Shortly after, she and her daughter began speaking publicly about the incident, urging school districts, state legislators, and Congress to enact laws and policies specifically banning explicit deepfakes.

“We have to start updating our school policy,” Francesca Mani, now 15, said in a recent interview. “Because if the school had AI policies, students like me would have been protected.”

Parents, including Dorota Mani, also filed harassment complaints with Westfield High last fall over the explicit images. However, during the March meeting, Mani told school board members that the high school had not yet provided parents with an official report about the incident.

Westfield Public Schools said it could not comment on any disciplinary action for reasons of student confidentiality. In a statement, Dr. González, the superintendent, said the district was strengthening its efforts “by educating our students and establishing clear guidelines to ensure these new technologies are used responsibly.”

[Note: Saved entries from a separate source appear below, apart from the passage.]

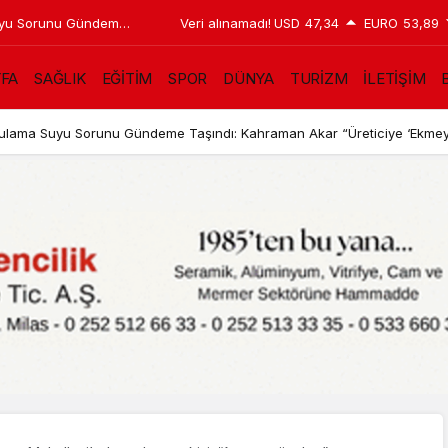
 Suyu Sorunu Gündeme
Veri alınamadı!
USD
47,34
EURO
53,89
eticiye ‘Ekmeyin, su
YFA
SAĞLIK
EĞİTİM
SPOR
DÜNYA
TURİZM
İLETİŞİM
B
in Sulama Suyu Sorunu Gündeme Taşındı: Kahraman Akar “Üreticiye ‘Ekmey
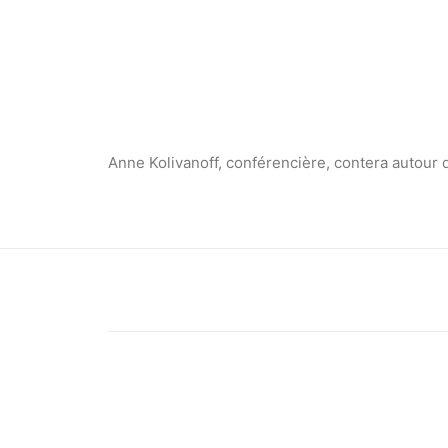
Anne Kolivanoff, conférencière, contera autour d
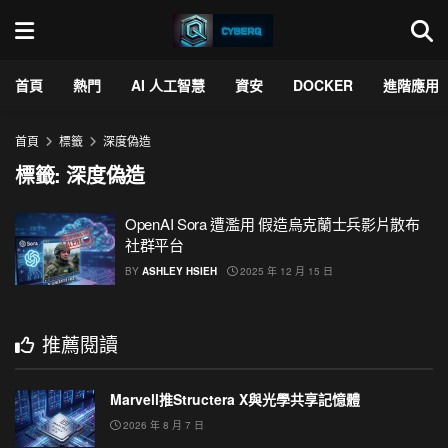
首頁
熱門
AI 人工智慧
資安
DOCKER
進階應用
首頁
標籤
深度偽造
標籤:
深度偽造
OpenAI Sora 遭濫用 假造烏克蘭士兵影片散布
社群平台
BY
ASHLEY HSIEH
2025 年 12 月 15 日
推薦閱讀
Marvell推Structera X與光學共享記憶體
2026 年 8 月 7 日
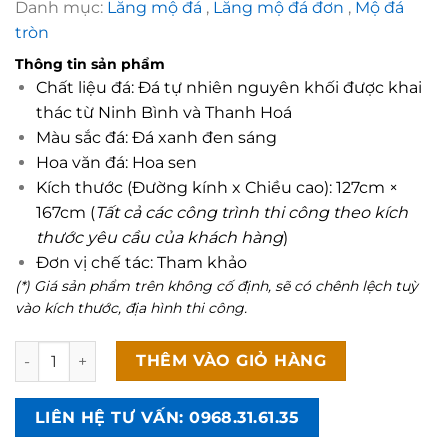
Danh mục:
Lăng mộ đá
,
Lăng mộ đá đơn
,
Mộ đá
tròn
Thông tin sản phẩm
Chất liệu đá: Đá tự nhiên nguyên khối được khai
thác từ Ninh Bình và Thanh Hoá
Màu sắc đá: Đá xanh đen sáng
Hoa văn đá: Hoa sen
Kích thước (Đường kính x Chiều cao): 127cm ×
167cm (
Tất cả các công trình
thi công theo kích
thước yêu cầu của khách hàng
)
Đơn vị chế tác: Tham khảo
(*) Giá sản phẩm trên không cố định, sẽ có chênh lệch tuỳ
vào kích thước, địa hình thi công.
Mộ đá tròn cao cấp CT81 tại Tam Điệp – Ninh Bình số lượng
THÊM VÀO GIỎ HÀNG
LIÊN HỆ TƯ VẤN: 0968.31.61.35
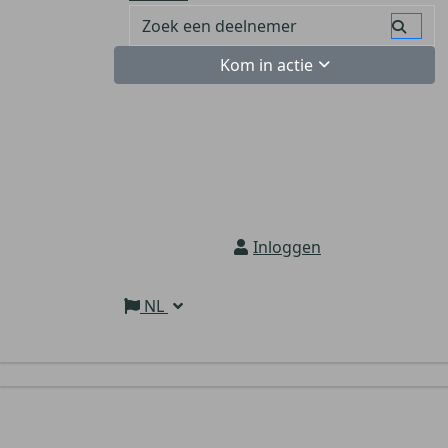
Kom in actie
Inloggen
NL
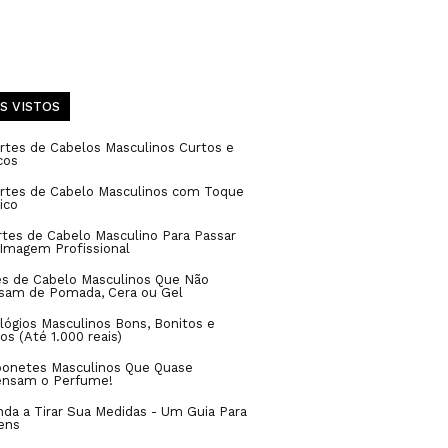
S VISTOS
rtes de Cabelos Masculinos Curtos e
cos
ortes de Cabelo Masculinos com Toque
ico
rtes de Cabelo Masculino Para Passar
Imagem Profissional
es de Cabelo Masculinos Que Não
isam de Pomada, Cera ou Gel
lógios Masculinos Bons, Bonitos e
os (Até 1.000 reais)
bonetes Masculinos Que Quase
ensam o Perfume!
da a Tirar Sua Medidas - Um Guia Para
ens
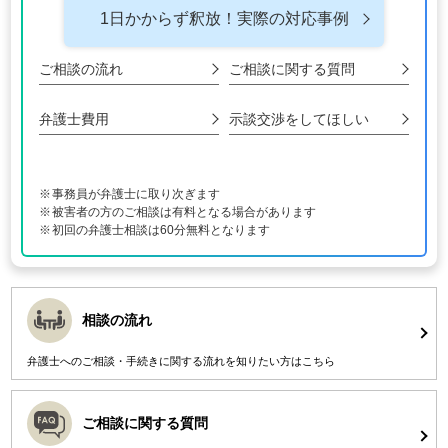
1日かからず釈放！
実際の対応事例
ご相談の流れ
ご相談に関する
質問
弁護士費用
示談交渉をして
ほしい
事務員が弁護士に取り次ぎます
被害者の方のご相談は有料となる場合があります
初回の弁護士相談は60分無料となります
相談の流れ
弁護士へのご相談・手続きに関する流れを知りたい方はこちら
ご相談に関する質問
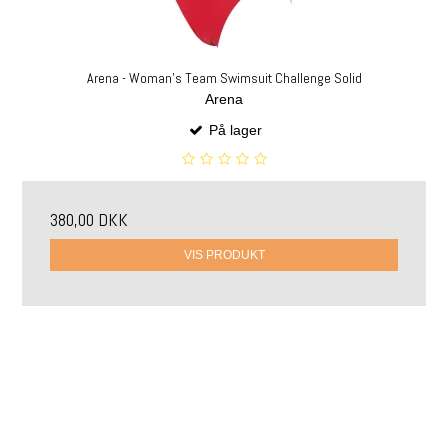
Arena - Woman's Team Swimsuit Challenge Solid
Arena
På lager
380,00 DKK
VIS PRODUKT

Beverly Hills schools have taken a stronger public stance.

When administrators learned in February that eighth-graders at Beverly Vista Middle School had created explicit images of 12- and 13-year-old female classmates, they quickly sent out a message (subject: “Shocking misuse of artificial intelligence.” ) to all. district parents, staff, and middle and high school students. The message urged community members to share information with the school to help ensure that “disruptive and inappropriate” use of AI by students “is stopped immediately.”

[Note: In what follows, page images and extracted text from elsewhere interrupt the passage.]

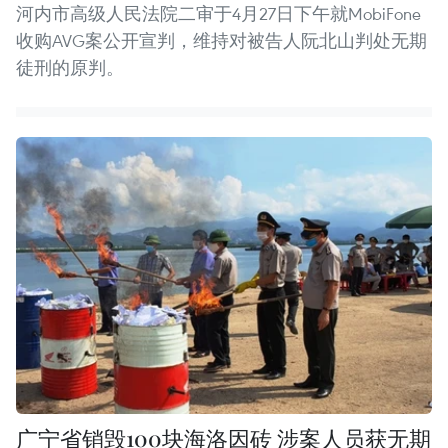
河内市高级人民法院二审于4月27日下午就MobiFone
收购AVG案公开宣判，维持对被告人阮北山判处无期
徒刑的原判。
广宁省销毁100块海洛因砖 涉案人员获无期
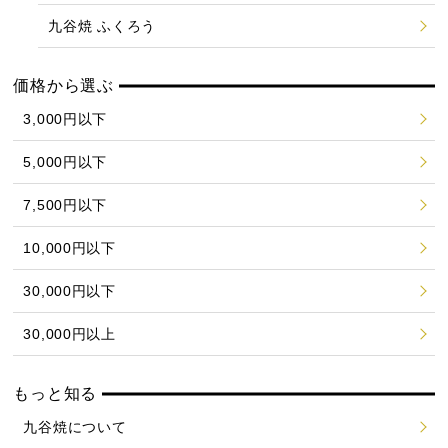
九谷焼 ふくろう
価格から選ぶ
3,000円以下
5,000円以下
7,500円以下
10,000円以下
30,000円以下
30,000円以上
もっと知る
九谷焼について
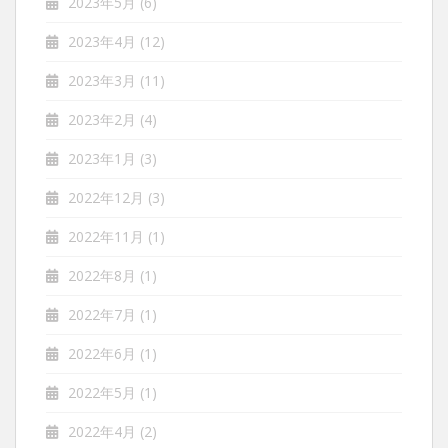
2023年5月
(6)
2023年4月
(12)
2023年3月
(11)
2023年2月
(4)
2023年1月
(3)
2022年12月
(3)
2022年11月
(1)
2022年8月
(1)
2022年7月
(1)
2022年6月
(1)
2022年5月
(1)
2022年4月
(2)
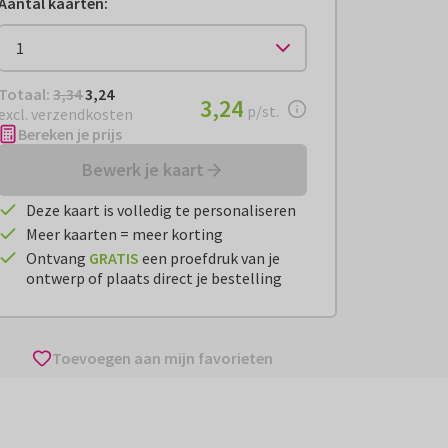
Aantal kaarten
:
Totaal:
€ 3,24
Totaal:
3,34
3,24
€ 3,24
3,24
per stuk
p/st.
excl. verzendkosten
Bereken je prijs
Bewerk je kaart
Deze kaart is volledig te personaliseren
Meer kaarten = meer korting
Ontvang
GRATIS
een proefdruk van je
ontwerp of plaats direct je bestelling
Toevoegen aan mijn favorieten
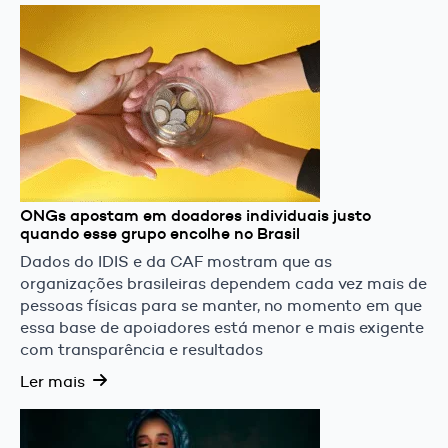
ONGs apostam em doadores individuais justo
quando esse grupo encolhe no Brasil
Dados do IDIS e da CAF mostram que as
organizações brasileiras dependem cada vez mais de
pessoas físicas para se manter, no momento em que
essa base de apoiadores está menor e mais exigente
com transparência e resultados
Ler mais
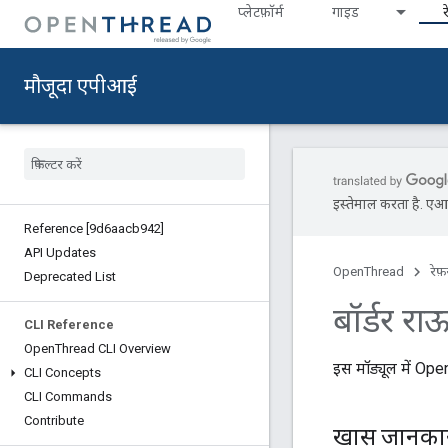
प्‍लेटफ़ॉर्म
गाइड
र
मौजूदा एपीआई
इस्तेमाल करता है. एआई 
Reference [9d6aacb942]
API Updates
OpenThread
रेफ़
Deprecated List
बॉर्डर रा
CLI Reference
Open
Thread CLI Overview
इस मॉड्यूल में Ope
CLI Concepts
CLI Commands
Contribute
खास जानका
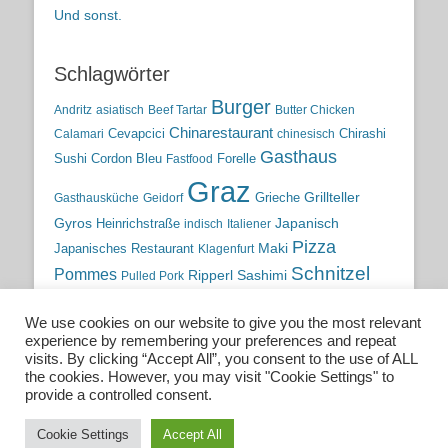
Und sonst.
Schlagwörter
Burger
Andritz
asiatisch
Beef Tartar
Butter Chicken
Chinarestaurant
Cevapcici
Chirashi
Calamari
chinesisch
Gasthaus
Sushi
Cordon Bleu
Forelle
Fastfood
Graz
Grieche
Grillteller
Gasthausküche
Geidorf
Gyros
Heinrichstraße
Japanisch
indisch
Italiener
Pizza
Maki
Japanisches Restaurant
Klagenfurt
Schnitzel
Pommes
Ripperl
Sashimi
Pulled Pork
Steiermark
Sushi
Semmelkren
Sommerrollen
Tauchen
We use cookies on our website to give you the most relevant
traditionelle Küche
Traditionsgasthaus
Vulkanland
experience by remembering your preferences and repeat
österreichische Küche
Wien
Wild
visits. By clicking “Accept All”, you consent to the use of ALL
the cookies. However, you may visit "Cookie Settings" to
österreichische Wirtshausküche
provide a controlled consent.
Cookie Settings
Accept All
Copyright © 2026
Essen. Trinken. Schlafen.
. All Rights Reserved.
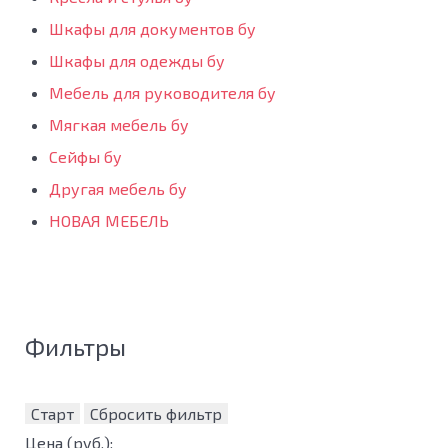
Шкафы для документов бу
Шкафы для одежды бу
Мебель для руководителя бу
Мягкая мебель бу
Сейфы бу
Другая мебель бу
НОВАЯ МЕБЕЛЬ
Фильтры
Старт
Сбросить фильтр
Цена
(руб.)
:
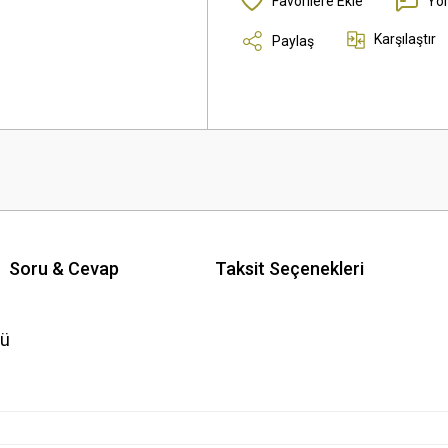
Yo
Karşılaştır
Paylaş
Soru & Cevap
Taksit Seçenekleri
ğü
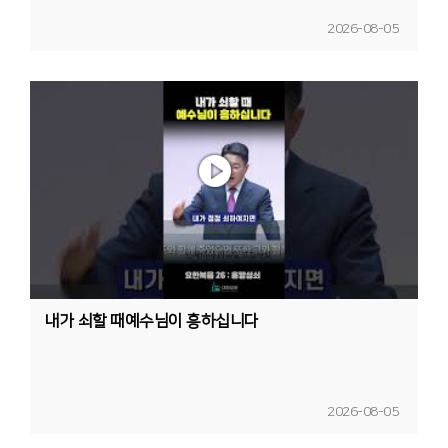
2026-08-05
내가 쇠할 때예수님이 흥하십니다
2026-08-05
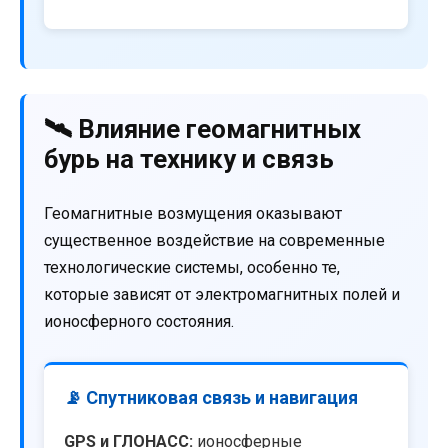
🛰️ Влияние геомагнитных
бурь на технику и связь
Геомагнитные возмущения оказывают
существенное воздействие на современные
технологические системы, особенно те,
которые зависят от электромагнитных полей и
ионосферного состояния.
📡 Спутниковая связь и навигация
GPS и ГЛОНАСС:
ионосферные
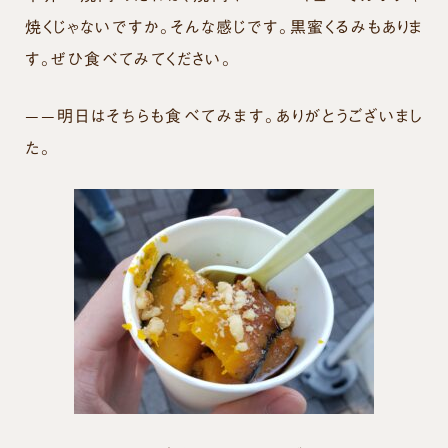
焼くじゃないですか。そんな感じです。黒蜜くるみもありま
す。ぜひ食べてみてください。
——明日はそちらも食べてみます。ありがとうございまし
た。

He also warned that the district was prepared to impose severe punishments. “Any student found creating, disseminating, or possessing AI-generated images of this nature will face disciplinary action,” including a recommendation for expulsion, the message said.

Dr. Bregy, the superintendent, said schools and lawmakers needed to act quickly because abuse of AI was making students feel unsafe in schools.

“You hear a lot about physical security in schools,” he said. “But what isn't talked about is this invasion of students' personal and emotional safety.”